Data provided:

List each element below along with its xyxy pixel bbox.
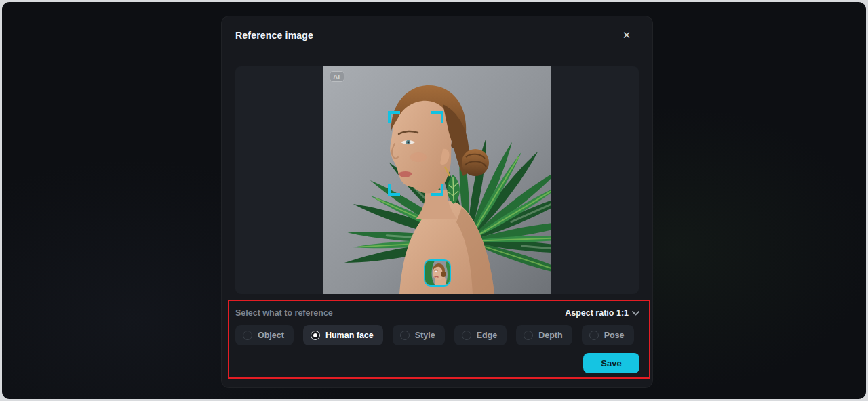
bracket-corner-icon [431, 184, 443, 196]
option-style[interactable]: Style [393, 325, 445, 345]
modal-header: Reference image ✕ [222, 16, 652, 54]
radio-icon [524, 331, 533, 340]
chevron-down-icon [632, 311, 639, 316]
radio-icon [462, 331, 471, 340]
save-button[interactable]: Save [583, 353, 639, 373]
option-depth[interactable]: Depth [516, 325, 572, 345]
reference-image-modal: Reference image ✕ [221, 16, 653, 388]
save-row: Save [583, 353, 639, 373]
panel-top-row: Select what to reference Aspect ratio 1:… [229, 301, 649, 318]
option-edge[interactable]: Edge [454, 325, 507, 345]
option-object[interactable]: Object [235, 325, 294, 345]
close-button[interactable]: ✕ [618, 27, 635, 43]
select-reference-label: Select what to reference [235, 308, 333, 318]
modal-title: Reference image [235, 30, 313, 41]
reference-options-panel: Select what to reference Aspect ratio 1:… [228, 300, 650, 379]
radio-icon [589, 331, 599, 340]
reference-photo: AI [323, 66, 551, 294]
app-backdrop: Reference image ✕ [2, 2, 866, 399]
reference-type-options: Object Human face Style Edge Depth [229, 318, 649, 345]
radio-icon [400, 331, 410, 340]
bracket-corner-icon [431, 111, 443, 123]
face-thumbnail-image [425, 261, 450, 285]
close-icon: ✕ [623, 30, 631, 40]
image-preview-container: AI [235, 66, 639, 294]
aspect-ratio-dropdown[interactable]: Aspect ratio 1:1 [565, 308, 639, 318]
face-thumbnail[interactable] [424, 259, 451, 287]
face-detection-bracket [388, 111, 443, 196]
option-human-face[interactable]: Human face [303, 325, 383, 345]
aspect-ratio-value: Aspect ratio 1:1 [565, 308, 629, 318]
radio-selected-icon [311, 331, 320, 340]
option-pose[interactable]: Pose [582, 325, 634, 345]
ai-badge: AI [330, 71, 344, 82]
radio-icon [243, 331, 252, 340]
bracket-corner-icon [388, 111, 400, 123]
bracket-corner-icon [388, 184, 400, 196]
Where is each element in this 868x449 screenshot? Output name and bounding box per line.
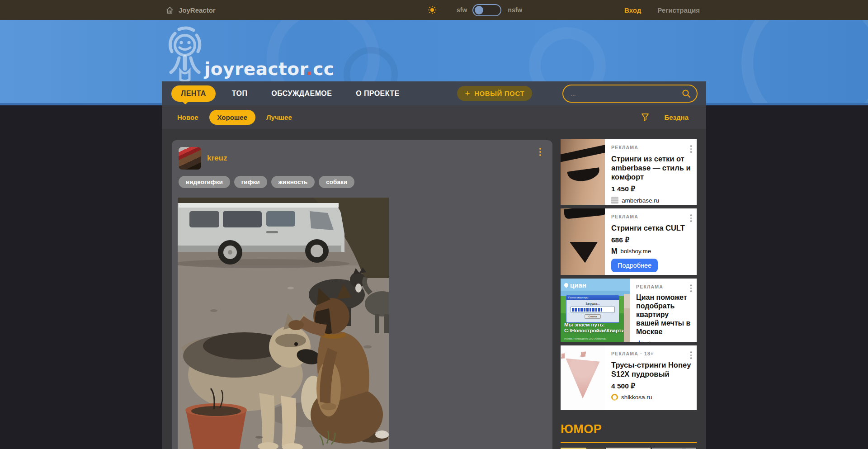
- ad-card[interactable]: циан Поиск квартиры Загрузка... Отмена М…: [561, 279, 697, 342]
- logo-tld: cc: [313, 59, 334, 79]
- header-pattern: [741, 20, 868, 105]
- nav-tab-top[interactable]: ТОП: [232, 90, 248, 98]
- new-post-label: НОВЫЙ ПОСТ: [474, 90, 524, 97]
- logo-name: joyreactor: [204, 59, 306, 79]
- post-kebab-menu-icon[interactable]: [538, 147, 542, 157]
- dialog-cancel-button: Отмена: [585, 314, 601, 319]
- nav-tab-about[interactable]: О ПРОЕКТЕ: [356, 90, 399, 98]
- post-card: kreuz видеогифки гифки живность собаки: [172, 140, 552, 449]
- new-post-button[interactable]: + НОВЫЙ ПОСТ: [457, 86, 532, 101]
- feed-filter-bar: Новое Хорошее Лучшее Бездна: [162, 105, 706, 129]
- ad-price: 4 500 ₽: [611, 382, 691, 390]
- register-link[interactable]: Регистрация: [657, 6, 700, 14]
- nav-tab-lenta[interactable]: ЛЕНТА: [171, 85, 216, 102]
- search-box: [562, 85, 698, 103]
- ad-kebab-menu-icon[interactable]: [689, 144, 693, 154]
- ad-caption: С:\Новостройки\Квартира: [564, 328, 623, 334]
- dialog-loading-text: Загрузка...: [566, 302, 619, 305]
- ad-kebab-menu-icon[interactable]: [689, 350, 693, 360]
- login-link[interactable]: Вход: [624, 6, 641, 14]
- ad-title: Стринги сетка CULT: [611, 223, 691, 232]
- ad-fineprint: Реклама. Рекламодатель ООО «Айриэлтор»: [564, 338, 623, 340]
- ad-badge: РЕКЛАМА: [636, 284, 691, 289]
- sidebar-ads: РЕКЛАМА Стринги из сетки от amberbase — …: [561, 139, 697, 449]
- cian-logo-text: циан: [570, 281, 586, 289]
- tag[interactable]: собаки: [319, 176, 354, 188]
- ad-domain: amberbase.ru: [622, 197, 659, 204]
- sfw-nsfw-toggle[interactable]: [472, 4, 501, 16]
- ad-badge: РЕКЛАМА: [611, 145, 691, 150]
- ad-card[interactable]: РЕКЛАМА Стринги из сетки от amberbase — …: [561, 139, 697, 205]
- abyss-link[interactable]: Бездна: [664, 113, 689, 121]
- ad-price: 686 ₽: [611, 236, 691, 244]
- tag-list: видеогифки гифки живность собаки: [172, 170, 552, 188]
- filter-best[interactable]: Лучшее: [266, 113, 292, 121]
- ad-domain: shikkosa.ru: [621, 394, 652, 401]
- ad-domain: cian.ru: [646, 340, 665, 342]
- humor-section: ЮМОР МЫСЛИ: [561, 422, 697, 449]
- ad-title: Трусы-стринги Honey S12X пудровый: [611, 360, 691, 378]
- ad-favicon: [636, 340, 643, 342]
- ad-image: циан Поиск квартиры Загрузка... Отмена М…: [561, 279, 630, 342]
- ad-favicon: M: [611, 248, 617, 255]
- tag[interactable]: живность: [271, 176, 315, 188]
- ad-domain: bolshoy.me: [620, 248, 651, 255]
- dogs-gif-placeholder: [178, 198, 389, 449]
- plus-icon: +: [465, 90, 470, 97]
- ad-card[interactable]: РЕКЛАМА · 18+ Трусы-стринги Honey S12X п…: [561, 345, 697, 410]
- post-author[interactable]: kreuz: [207, 154, 227, 163]
- humor-title: ЮМОР: [561, 422, 697, 436]
- ad-badge: РЕКЛАМА: [611, 214, 691, 219]
- nsfw-label: nsfw: [508, 6, 522, 14]
- logo-text: joyreactor.cc: [204, 59, 334, 79]
- avatar[interactable]: [179, 147, 201, 170]
- ad-favicon: [611, 394, 618, 401]
- progress-bar: [571, 307, 615, 312]
- ad-title: Циан поможет подобрать квартиру вашей ме…: [636, 293, 691, 336]
- nav-tab-discussed[interactable]: ОБСУЖДАЕМОЕ: [271, 90, 332, 98]
- ad-kebab-menu-icon[interactable]: [689, 283, 693, 293]
- filter-new[interactable]: Новое: [177, 113, 198, 121]
- ad-card[interactable]: РЕКЛАМА Стринги сетка CULT 686 ₽ Mbolsho…: [561, 208, 697, 275]
- dialog-title: Поиск квартиры: [566, 295, 619, 300]
- tag[interactable]: видеогифки: [179, 176, 230, 188]
- funnel-icon[interactable]: [641, 113, 650, 122]
- ad-price: 1 450 ₽: [611, 185, 691, 193]
- home-link[interactable]: JoyReactor: [165, 6, 216, 14]
- toggle-knob: [475, 6, 483, 14]
- ad-kebab-menu-icon[interactable]: [689, 213, 693, 223]
- main-nav: ЛЕНТА ТОП ОБСУЖДАЕМОЕ О ПРОЕКТЕ + НОВЫЙ …: [162, 81, 706, 105]
- tag[interactable]: гифки: [234, 176, 267, 188]
- top-bar: JoyReactor sfw nsfw Вход Регистрация: [0, 0, 868, 20]
- logo-dot: .: [306, 59, 313, 79]
- ad-image: [561, 345, 605, 410]
- ad-title: Стринги из сетки от amberbase — стиль и …: [611, 154, 691, 181]
- search-input[interactable]: [571, 90, 681, 97]
- ad-caption: Мы знаем путь:: [564, 322, 623, 328]
- biohazard-smiley-icon: [165, 25, 204, 82]
- ad-favicon: [611, 197, 618, 204]
- ad-more-button[interactable]: Подробнее: [611, 259, 658, 272]
- brand-name: JoyReactor: [179, 6, 216, 14]
- humor-divider: [561, 442, 697, 443]
- sfw-label: sfw: [457, 6, 467, 14]
- ad-image: [561, 208, 605, 275]
- search-icon[interactable]: [681, 89, 691, 99]
- post-image[interactable]: [178, 198, 389, 449]
- pin-icon: [563, 282, 569, 288]
- home-icon: [165, 6, 174, 14]
- ad-image: [561, 139, 605, 205]
- content-area: kreuz видеогифки гифки живность собаки: [162, 129, 706, 449]
- retro-dialog: Поиск квартиры Загрузка... Отмена: [566, 295, 619, 323]
- filter-good[interactable]: Хорошее: [209, 110, 255, 125]
- sun-icon: [428, 5, 437, 14]
- ad-badge: РЕКЛАМА · 18+: [611, 351, 691, 356]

Problem requirements: Once you have read the entries above, state how many of their lines include "caption", giving the number alone.

Expected output: 2